Blanket coverage: Amy Brenneman in ‘The Leftovers’
Blanket coverage: Amy Brenneman in ‘The Leftovers’ (Sky Atlantic/HBO)

“This wasn’t the Rapture, this woman beat her children!” screamed Matt Jamison (Christopher Eccleston), disrupting a rally to remember the missing masses. In his hands he clutched a pile of sinners’ pictures who were now being celebrated as missing heroes. Theroux’s stand-offs with Amanda Warren, playing the town’s mayor, over how to commemorate the three-year anniversary were priceless viewing.

Eccleston’s character, incidentally, had a good point about heaven probably not wanting to spirit away the child-beaters. There was a great moment where a TV news anchor tallied up which celebs had been taken. “Now, the Pope, I can understand, sure,” mused a watching bartender. “But Gary Busey?

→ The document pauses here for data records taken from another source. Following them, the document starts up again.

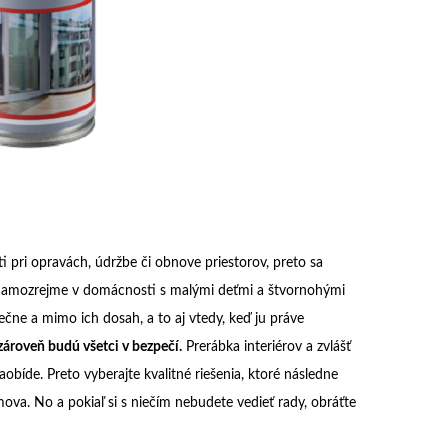
 pri opravách, údržbe či obnove priestorov, preto sa
e. Samozrejme v domácnosti s malými deťmi a štvornohými
čne a mimo ich dosah, a to aj vtedy, keď ju práve
ároveň budú všetci v bezpečí.
Prerábka interiérov a zvlášť
obíde. Preto vyberajte kvalitné riešenia, ktoré následne
mova. No a pokiaľ si s niečím nebudete vedieť rady, obráťte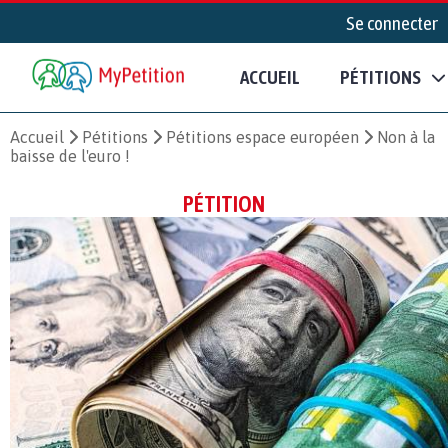
Se connecter
ACCUEIL
PÉTITIONS
Accueil
Pétitions
Pétitions espace européen
Non à la
baisse de l'euro !
PÉTITION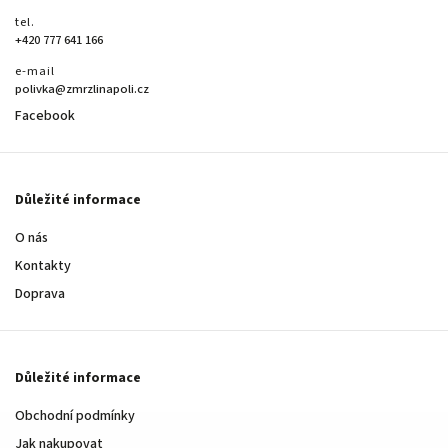
tel.
+420 777 641 166
e-mail
polivka@zmrzlinapoli.cz
Facebook
Důležité informace
O nás
Kontakty
Doprava
Důležité informace
Obchodní podmínky
Jak nakupovat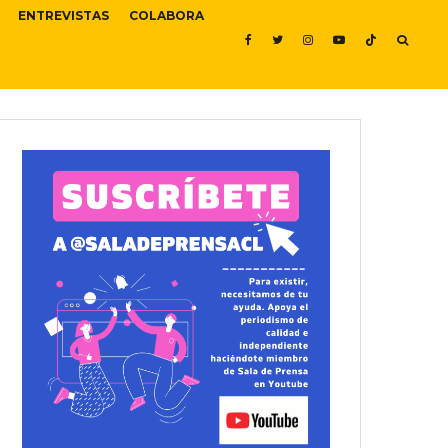
ENTREVISTAS
COLABORA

I just don’t get it.” Laughs were few and far between, but this was at least topically dry.

Thus, after one episode, my only certainty is that God himself hasn’t taken the missing millions. Answers were as rare as hen’s teeth in this opener, which mixed small-town Twin Peaks-style weirdness with the sad, stunned, mass-mourning vibe of Channel 4’s French afterlife mystery The Returned. The Leftovers is spooky and poignant – but there are also hints that it might get very silly at some point.

In fact, as I watched our hero, Garvey, mourn for his dead wife, who was not in fact dead, but had joined a silent, white linen-clad cult of compulsive smokers, it occurred to me that some of my favourite television has been morbid, unfathomable, beautifully filmed potential gubbins like The Leftovers. I say “potential” as there’s no guarantee with a show like this that one’s hours of earnest goggling will lead to much more in the final episode than “And then they all went off in a spaceship!” Or even a situation where the television studio green-lights a second series of the mystery halfway through the first, so the original deftly honed script is quickly re-jigged to last at least 17 more hours. Anyone who watched all 121 hours of tropical air-crash disaster epic Lost would be forgiven for suspecting that at times nobody – neither the writers nor the actors nor the viewers – had the faintest idea what was going on. It did not seem to impair anyone’s viewing.

Justin Theroux as Kevin Garvey, after a small beating
Justin Theroux as Kevin Garvey, after a small beating (Paul Schiraldi)

There is a point in series three of Six Feet Under – to my mind some of the most beautifully formed television ever – where the plot nosedives to a point where the normally sane Nate buries his dead wife’s corpse, by himself, in the middle of the night, following her murder which no one seems very bothered about. Regardless, Six Feet Under satisfyingly ties itself by the close of season five.

If Paterson Joseph, playing The Leftovers’ unsettling “Holy Wayne”, is still, by episode six, not quite explaining what that den of supermodels and a congressman on the hill, surrounded by guards, are truly up to, I shall calmly suspend viewing and continue making my way for a second time through The Sopranos box set.

Incidentally, with 15 years’ distance, I now see that The Sopranos had a lot of gubbins, too. In fact, most episodes that centre around Christopher’s urge to act or manage musicians can be fast-forwarded. Also, Dr Jennifer Melfi is probably one of the least professional psychiatrists in the world. It’s not the done thing to torment your client into wanting to hit you at least twice every session. How easily pleased we were by HBO’s offerings in 1999. We want more bang for our subscription buck these days. For now, I’m gripped by Theroux’s desire to find the missing masses. If he’s nowhere near it by episode six, I’ll be disappearing too.